It would have been obvious to one of ordinary skill of the art before the effective filing date of the claimed invention to modify Singh with an interactive chart displaying textual information related to the event as taught in Muddu. The motivation to do so is that the interactive action of the user can improve the model. (Muddu [0151] “in addition to automatically taking action based on the discovered anomalies and threats, the decisions by the user (e.g., that the anomalies and threats are correctly diagnosed, or that the discovered anomalies and threats are false positives) can then be provided as feedback data in order to update and improve the models.”).
Singh/ Muddu, however, does not explicitly teach a computer program product, comprising a non-transitory computer-readable medium having a computer-readable program code embodied therein, the computer-readable program code adapted to be executed by one or more processors to perform a method of identifying significant events for finding a root cause of an anomaly in a network having a server computer, the method comprising: 
Heimann, which is analogous art from the same field of endeavor, teaches a computer program product, comprising a non-transitory computer-readable medium having a computer-readable program code embodied therein, the computer-readable program code adapted to be executed by one or more processors to perform a method of identifying significant events for finding a root cause of an anomaly in a network having a server computer, ("Computer-readable medium 210 may include various instructions for implementing an operating system 214 (e.g., Mac OS®, Windows®, Linux). The operating system 214 may comprise any or all of: multi-user, multiprocessing, multitasking, multithreading, real-time, and the like." (fig. 2; col.3 ln.16-20); "FIG. 1 is a network 10 according to an embodiment of the invention. Network 10 may be any network, including a public network such as the Internet, a private network such as a home or enterprise network, or a combination thereof. One or more computing devices 20 (e.g., 20a, 20b, 20c) may connect to one another and to other computers through network 10. For example, computing devices 20 may include user devices such as personal computers, smartphones, tablets, etc.; servers; switches; routers; and/or any other device capable of network communications. At least one platform server 100 may also connect to network 10. Platform server 100 may comprise one or more computers configured to provide the CALI platform described herein." (col.2 ln.41-53); "FIG. 4 is a platform process 400 according to an embodiment of the invention. Platform 300, as executed by the at least one platform server 100, may perform process 400 to identify cybersecurity threats and/or other events of interest." (col.6 ln.16-19)). comprising: collecting time series data for events for each device of the network; (“To analyze cybersecurity threats, an analysis module of a processor may receive log data from at least one network node.” (Abstract); "In 402, platform 300 may receive log data (e.g., from devices 20 through network 10)" (col.6 ln.20-21);
Therefore, it would have been obvious to one of ordinary skill in the art, before the effective filing date of the claimed invention, to modify the invention of Singh/ Muddu in view of Heimann to collect data for devices of the network with a server in order to detect anomalies. The combination would be obvious because a person of ordinary skill in the art would know to apply a known technique (i.e., anomaly detection using LSTM RNN as the time series prediction model) as disclosed in Singh to the network with one or more computing devices and a server (i.e., fig. 1, fig.2) as disclosed in Heimann. 
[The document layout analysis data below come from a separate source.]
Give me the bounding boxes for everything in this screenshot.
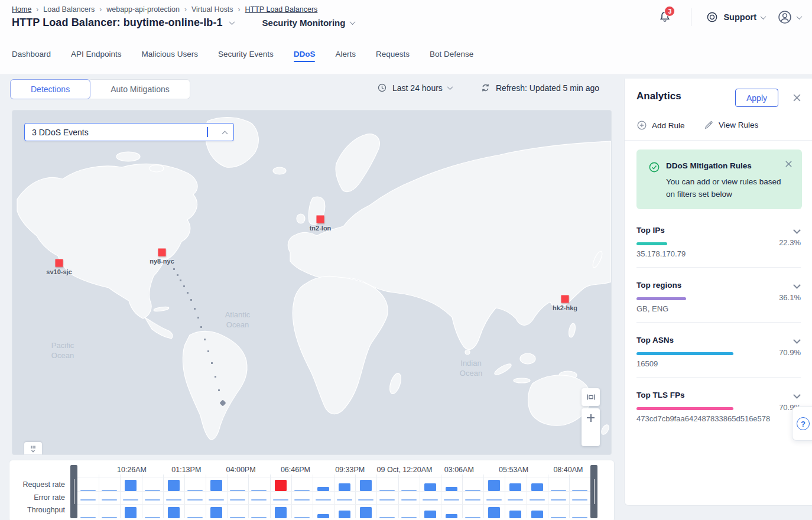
- ddos-events-dropdown-value: 3 DDoS Events: [32, 128, 89, 137]
- request-rate-bar: [531, 483, 543, 491]
- close-panel-button[interactable]: [792, 93, 801, 102]
- gridline: [548, 474, 548, 518]
- map-fit-button[interactable]: [582, 388, 600, 406]
- trail-dot: [200, 326, 202, 328]
- plus-circle-icon: [636, 120, 647, 131]
- map-marker-tn2-lon[interactable]: tn2-lon: [317, 216, 324, 223]
- error-rate-bar: [465, 499, 480, 501]
- throughput-bar: [572, 517, 587, 519]
- breadcrumb-item-http-load-balancers[interactable]: HTTP Load Balancers: [245, 5, 318, 14]
- help-icon[interactable]: ?: [797, 417, 810, 430]
- auto-mitigations-button[interactable]: Auto Mitigations: [90, 79, 190, 99]
- error-rate-bar: [551, 499, 566, 501]
- error-rate-bar: [251, 499, 267, 501]
- avatar-icon: [777, 9, 792, 25]
- tab-bot-defense[interactable]: Bot Defense: [430, 50, 473, 67]
- support-menu[interactable]: Support: [706, 11, 765, 24]
- chevron-down-icon[interactable]: [793, 281, 801, 289]
- add-rule-button[interactable]: Add Rule: [636, 120, 685, 131]
- refresh-button[interactable]: Refresh: Updated 5 min ago: [480, 83, 599, 93]
- support-label: Support: [723, 12, 756, 22]
- map-marker-sv10-sjc[interactable]: sv10-sjc: [56, 259, 63, 267]
- error-rate-bar: [572, 499, 587, 501]
- timeline-tick-label: 09 Oct, 12:20AM: [377, 466, 433, 474]
- chevron-down-icon: [797, 14, 803, 20]
- breadcrumb-item-home[interactable]: Home: [12, 5, 31, 14]
- error-rate-bar: [316, 499, 331, 501]
- throughput-bar: [275, 507, 287, 518]
- map-marker-hk2-hkg[interactable]: hk2-hkg: [561, 295, 569, 303]
- dismiss-banner-button[interactable]: [785, 160, 792, 168]
- request-rate-bar: [294, 490, 310, 492]
- tab-api-endpoints[interactable]: API Endpoints: [71, 50, 122, 67]
- timeline-row-label-error-rate: Error rate: [34, 493, 65, 502]
- ddos-event-square: [56, 259, 63, 267]
- ddos-mitigation-banner: DDoS Mitigation Rules You can add or vie…: [636, 150, 802, 209]
- gridline: [527, 474, 527, 518]
- chevron-down-icon[interactable]: [793, 391, 801, 399]
- analytics-panel: Analytics Apply Add Rule View Rules DDoS…: [624, 79, 812, 506]
- timeline-tick-label: 04:00PM: [226, 466, 256, 474]
- throughput-bar: [401, 517, 417, 519]
- chevron-down-icon[interactable]: [793, 226, 801, 234]
- close-icon: [792, 93, 801, 102]
- error-rate-bar: [508, 499, 523, 501]
- tab-requests[interactable]: Requests: [376, 50, 410, 67]
- request-rate-bar: [251, 490, 267, 492]
- tab-alerts[interactable]: Alerts: [335, 50, 356, 67]
- section-value-label: 35.178.170.79: [636, 249, 686, 258]
- refresh-icon: [480, 83, 491, 93]
- time-range-selector[interactable]: Last 24 hours: [377, 83, 452, 93]
- gridline: [569, 474, 570, 518]
- section-title: Top ASNs: [636, 336, 674, 344]
- gridline: [227, 474, 228, 518]
- check-circle-icon: [648, 161, 660, 173]
- ocean-label-pacific-ocean: Pacific Ocean: [51, 340, 74, 360]
- time-range-label: Last 24 hours: [392, 83, 443, 93]
- timeline-brush-handle-left[interactable]: [70, 465, 77, 518]
- chevron-down-icon[interactable]: [793, 336, 801, 344]
- trail-dot: [204, 339, 206, 340]
- ddos-event-square: [158, 249, 166, 256]
- apply-button[interactable]: Apply: [735, 89, 778, 107]
- trail-dot: [187, 292, 189, 294]
- ddos-events-dropdown[interactable]: 3 DDoS Events: [24, 123, 234, 141]
- tab-dashboard[interactable]: Dashboard: [12, 50, 51, 67]
- timeline-tick-label: 01:13PM: [171, 466, 201, 474]
- gridline: [313, 474, 313, 518]
- section-value-label: 16509: [636, 359, 658, 368]
- section-percentage: 22.3%: [779, 238, 801, 247]
- tab-ddos[interactable]: DDoS: [294, 50, 316, 67]
- ddos-world-map[interactable]: 3 DDoS Events Pacific OceanAtlantic Ocea…: [12, 110, 612, 455]
- map-marker-ny8-nyc[interactable]: ny8-nyc: [158, 249, 166, 256]
- divider: [636, 377, 801, 378]
- timeline-brush-handle-right[interactable]: [590, 465, 597, 518]
- throughput-bar: [424, 511, 436, 518]
- title-chevron-icon[interactable]: [229, 19, 235, 25]
- request-rate-bar: [401, 490, 417, 492]
- gridline: [483, 474, 484, 518]
- gridline: [77, 477, 590, 477]
- apply-label: Apply: [746, 93, 767, 103]
- tab-malicious-users[interactable]: Malicious Users: [142, 50, 198, 67]
- ocean-label-atlantic-ocean: Atlantic Ocean: [225, 310, 251, 330]
- page-title: HTTP Load Balancer: buytime-online-lb-1: [12, 17, 223, 29]
- throughput-bar: [509, 511, 521, 518]
- analytics-section-top-regions: Top regions36.1%GB, ENG: [636, 281, 801, 336]
- gridline: [120, 474, 121, 518]
- view-rules-button[interactable]: View Rules: [704, 120, 758, 130]
- detections-button[interactable]: Detections: [10, 79, 90, 99]
- context-selector[interactable]: Security Monitoring: [262, 18, 355, 28]
- throughput-bar: [317, 514, 329, 518]
- gridline: [270, 474, 271, 518]
- tab-security-events[interactable]: Security Events: [218, 50, 274, 67]
- legend-handle-icon: [28, 444, 38, 454]
- notifications-button[interactable]: 3: [658, 10, 672, 24]
- timeline-plot[interactable]: 10:26AM01:13PM04:00PM06:46PM09:33PM09 Oc…: [70, 465, 597, 518]
- trail-dot: [173, 268, 175, 270]
- error-rate-bar: [209, 499, 224, 501]
- section-progress-bar: [636, 352, 733, 355]
- map-legend-toggle[interactable]: [24, 442, 42, 455]
- account-menu[interactable]: [777, 9, 801, 25]
- zoom-in-button[interactable]: [587, 414, 595, 422]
Claims 2, 3, 12, 14 are rejected under 35 U.S.C. 103 as being unpatentable over Singh ("Anomaly Detection for Temporal Data using Long Short-Term Memory (LSTM)") in view of Muddu (US20170063887 A1) in view of Heimann (US10685293 B1) in view of Husain (US20190122119 A1).
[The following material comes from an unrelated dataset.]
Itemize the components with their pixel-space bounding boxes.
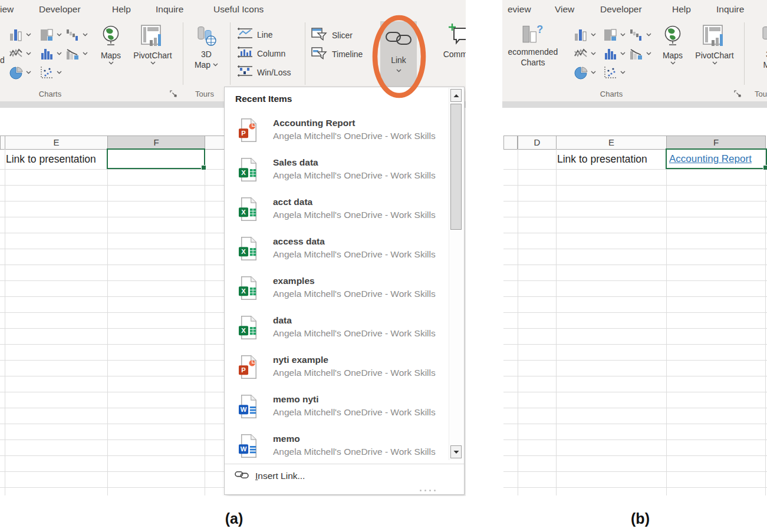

Regarding claim 2, Singh/ Muddu/ Heimann teach claim 1. 
Heimann further teaches the method of claim 1 wherein the time series data comprises near real-time data as transaction log information written to a central data store, ("Computer-readable medium 210 may include various instructions for implementing an operating system 214 (e.g., Mac OS®, Windows®, Linux). The operating system 214 may comprise any or all of: multi-user, multiprocessing, multitasking, multithreading, real-time, and the like." (fig. 2; col.3 ln.16-20); "Training for UAAD may be performed offline using a data set composed of known-benign user agents, random string characters, and known-attack like user agents. The training data may include a mix of open source data and proprietary data gathered from research on customer data. Once the model is trained, platform 300 may use the model to classify new user agents in real-time without the need to retrain. The model may also be trained again as new relevant training data becomes available." (fig.3; col.14 ln.32-40)). and
It would have been obvious to one of ordinary skill of the art before the effective filing date of the claimed invention to modify Singh with a real-time data. The motivation to do so is that “Once the model is trained, platform 300 may use the model to classify new user agents in real-time without the need to retrain.” (Heimann, col. 14, ln. 36-38).
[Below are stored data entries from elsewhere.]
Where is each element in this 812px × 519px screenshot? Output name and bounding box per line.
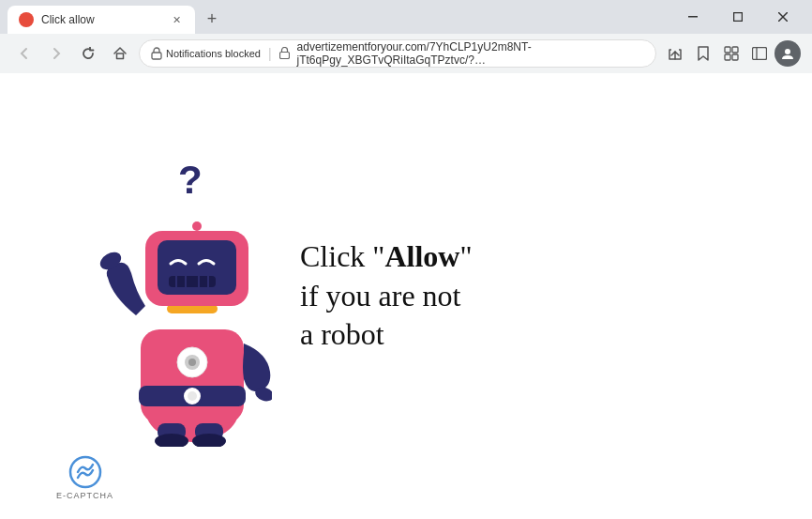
address-divider: |: [268, 46, 272, 61]
browser-window: Click allow ✕ +: [0, 0, 812, 519]
tabs-area: Click allow ✕ +: [8, 0, 671, 34]
svg-point-22: [188, 391, 197, 401]
robot-illustration: ?: [56, 146, 272, 447]
toolbar: Notifications blocked | advertizementfor…: [0, 34, 812, 73]
share-button[interactable]: [662, 40, 688, 67]
new-tab-button[interactable]: +: [199, 6, 225, 32]
sidebar-button[interactable]: [746, 40, 773, 67]
tab-close-button[interactable]: ✕: [169, 12, 184, 27]
notification-blocked-indicator: Notifications blocked: [151, 47, 261, 60]
svg-rect-12: [732, 54, 738, 60]
notification-blocked-text: Notifications blocked: [166, 48, 261, 59]
svg-rect-5: [152, 53, 161, 59]
home-button[interactable]: [107, 40, 133, 67]
extensions-button[interactable]: [718, 40, 744, 67]
lock-icon: [279, 47, 290, 61]
captcha-logo: E-CAPTCHA: [56, 455, 113, 500]
svg-rect-0: [688, 16, 698, 18]
message-area: Click "Allow" if you are not a robot: [300, 237, 472, 355]
svg-rect-1: [734, 13, 743, 22]
svg-rect-10: [732, 47, 738, 53]
svg-text:?: ?: [178, 158, 203, 202]
svg-point-32: [192, 221, 202, 231]
svg-rect-6: [279, 52, 289, 58]
toolbar-actions: [662, 40, 801, 67]
svg-rect-9: [725, 47, 730, 53]
address-bar[interactable]: Notifications blocked | advertizementfor…: [139, 39, 656, 68]
profile-button[interactable]: [774, 40, 801, 67]
forward-button[interactable]: [43, 40, 69, 67]
url-text: advertizementforyour.com/7YhCLP1yU2m8NT-…: [297, 40, 644, 67]
maximize-button[interactable]: [716, 3, 759, 31]
close-button[interactable]: [761, 3, 804, 31]
svg-rect-4: [117, 53, 124, 59]
svg-rect-13: [753, 48, 767, 60]
bookmark-button[interactable]: [690, 40, 716, 67]
back-button[interactable]: [11, 40, 38, 67]
svg-point-40: [188, 359, 196, 366]
window-controls: [671, 3, 804, 31]
captcha-logo-text: E-CAPTCHA: [56, 491, 113, 500]
title-bar: Click allow ✕ +: [0, 0, 812, 34]
active-tab[interactable]: Click allow ✕: [8, 6, 195, 34]
page-content: ?: [0, 73, 812, 519]
tab-favicon: [19, 12, 34, 27]
robot-area: ?: [56, 146, 472, 447]
svg-point-15: [785, 49, 790, 54]
svg-point-41: [70, 457, 100, 487]
svg-rect-11: [725, 54, 730, 60]
message-text: Click "Allow" if you are not a robot: [300, 237, 472, 355]
reload-button[interactable]: [75, 40, 101, 67]
tab-title: Click allow: [41, 13, 161, 26]
minimize-button[interactable]: [671, 3, 714, 31]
Singh further teaches wherein the events comprise performance metrics of the device and network transactions to and from the device, ("Figure 4.1: Validation set results on machine temperature dataset. The top plot shows the predictions done on VA and the corresponding prediction errors. The bottom plot shows the log PD values of the prediction errors and the threshold set at −11. The X-axis shows time steps and the Y-axis has the corresponding metric value. There are two true anomalies highlighted by red markers. Shaded area in the top graph denotes detections made by the LSTM algorithm." (p.30 para.1)). and
However, Singh/ Muddu/ Heimann does not explicitly teach further wherein the selected forecasting model is selected through a competition among plurality of different forecasting models and comprises a model having fewest errors on test data., but Husain teaches this limitation. (Fig. 1B; [0023] “the models illustrated in FIG. 1B represent neural networks that output a predicted a value of B given an input value of A.”; “The fitness function 140 may be an objective function that can be used to compare the models of the input set 120. In some examples, the fitness function 140 is based on a frequency and/or magnitude of errors produced by testing a model on the input data set 102”; [0054] “an overall fittest model of the last executed epoch may be selected and output as representing a neural network that best models the input data set 102.”).
It would have been obvious to one of ordinary skill of the art before the effective filing date of the claimed invention to modify Singh/ Muddu/ Heimann with a selected forecasting model by comparing the models based on the errors as taught in Husain. The motivation to do so is that selecting the fittest model can improve the performance of the trained model. (Husain, [0056] “Training trainable models generated by breeding the fittest models of an epoch may improve fitness of the trained models without requiring training of every model of an epoch.”). 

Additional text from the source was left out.